Denmark's glitziest new hotel opening has been put on hold and the owner of two of its most celebrated Michelin-starred restaurants has filed for bankruptcy. Despite government financial support, the coronavirus lockdown is starting to bite.

Danish Michelin-starred restaurant files for bankruptcy
Kadeau Restaurant on Bornholm was one of Denmark's leading fine-dining establishments. Photo: Kadeau/Instagram
The Kadeau Restaurant group, which owns a one Michelin star restaurant on Sømarken beach on the island of Bornholm, and a two Michelin-starred eatery in Christianshavn, Copenhagen, on Monday filed for bankruptcy. 
 
“We have had to throw the towel in the ring and file for bankruptcy. This crisis has hit us at the worst possible time,” said Magnus Klein Kofoed, the group's chief executive, told Denmark's Finans newspaper. 
 
He said that his restaurants tended to have strong cashflow over the summer but run at a loss over the winter, meaning the crisis had hit them at a time when the group's coffers were near empty. 
 
 
“We were at the bottom of liquidity,” he said. “To be brutally honest, I don't really know anything about the future.

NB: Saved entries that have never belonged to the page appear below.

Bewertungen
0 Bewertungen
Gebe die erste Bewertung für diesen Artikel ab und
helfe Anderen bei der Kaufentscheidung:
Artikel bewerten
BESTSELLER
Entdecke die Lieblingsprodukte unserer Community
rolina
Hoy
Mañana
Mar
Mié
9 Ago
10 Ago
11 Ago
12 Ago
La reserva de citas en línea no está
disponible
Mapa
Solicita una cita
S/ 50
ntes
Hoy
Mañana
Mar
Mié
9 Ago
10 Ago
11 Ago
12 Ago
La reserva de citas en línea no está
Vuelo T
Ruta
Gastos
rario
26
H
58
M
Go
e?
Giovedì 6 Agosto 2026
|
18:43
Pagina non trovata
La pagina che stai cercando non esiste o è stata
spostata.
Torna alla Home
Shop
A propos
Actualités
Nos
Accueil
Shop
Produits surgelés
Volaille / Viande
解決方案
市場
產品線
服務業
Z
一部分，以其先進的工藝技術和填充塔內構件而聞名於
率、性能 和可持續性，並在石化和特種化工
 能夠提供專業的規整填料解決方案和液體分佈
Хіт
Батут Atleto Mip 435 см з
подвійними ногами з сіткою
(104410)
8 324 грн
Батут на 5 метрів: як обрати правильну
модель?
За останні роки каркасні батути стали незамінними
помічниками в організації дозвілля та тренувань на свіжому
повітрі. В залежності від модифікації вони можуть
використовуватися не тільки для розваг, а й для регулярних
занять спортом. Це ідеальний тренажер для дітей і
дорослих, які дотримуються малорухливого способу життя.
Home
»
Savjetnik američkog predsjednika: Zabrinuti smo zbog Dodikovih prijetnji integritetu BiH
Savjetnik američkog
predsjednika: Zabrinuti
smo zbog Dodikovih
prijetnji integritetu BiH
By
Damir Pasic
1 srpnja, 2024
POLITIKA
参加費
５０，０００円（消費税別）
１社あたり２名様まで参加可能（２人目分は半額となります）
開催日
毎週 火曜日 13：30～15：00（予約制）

Maybe we can resume some of the activities on the other side of the crisis. Right now we just don't know what the world looks like when we're on the other side.” 
 
The group announced that it was closing its two restaurants the week before the Danish government brought in its ban on sit-down restaurants. 
 

 
 
 

 
 
 
 
 

 
 

 
 
 

Dear friends,⁠ ⁠ More and more measures are being taken to stop the spread of corona virus and as of today, the Danish government has ordered all restaurants, bars and cafés to close. This only confirms to us, that we made the right decision, when we chose to close all our restaurants last week.⁠ ⁠ These are challenging times for us all, but especially to everyone in the hospitality industry, who has had their entire livelihood pulled out from under them. No one in this business has had anything handed to them, we have all worked hard and passionately, and it breaks our hearts to see both ourselves and all of our friends and colleagues in this incredibly difficult situation. ⁠ ⁠ We urge you to support not just us, but all members of our community – buy a giftcard or order take out from the restaurants that offer it. ⁠ ⁠ We miss you dearly, and we are aching to get back in the kitchen as soon as possible. Things will get back to normal, and we want nothing more than to be here for you, when it does. ⁠ ⁠ Lots of love,⁠ ⁠ the Kadeau-team

A post shared by Kadeau – Bornholm & Copenhagen (@restaurantkadeau) on Mar 18, 2020 at 7:42am PDT

 
At the same time Nordic Choice Hotels, run by the colourful Norwegian billionaire Petter Stordalen, has put the opening of the Villa Copenhagen hotel, which has cost 1.5bn Danish kroner to build, on hold. 
 
“We were looking forward to opening Villa Copenhagen, but due to the restrictions we are late,” Torgeir Silseth, the company's chief executive told Danish public broadcaster DR. 
 
 
“Since the concept is designed to be a meeting place where Copenhageners can have breakfast, lunch or dinner together, it makes the most sense to postpone it until society is more normalised again,” he said, saying the hotel hoped now to open on May 14. 
 
Nordic Choice's founder and owner Petter Stordalen won the AHEAD design award in part for his work on Villa Copenhagen (see photo below).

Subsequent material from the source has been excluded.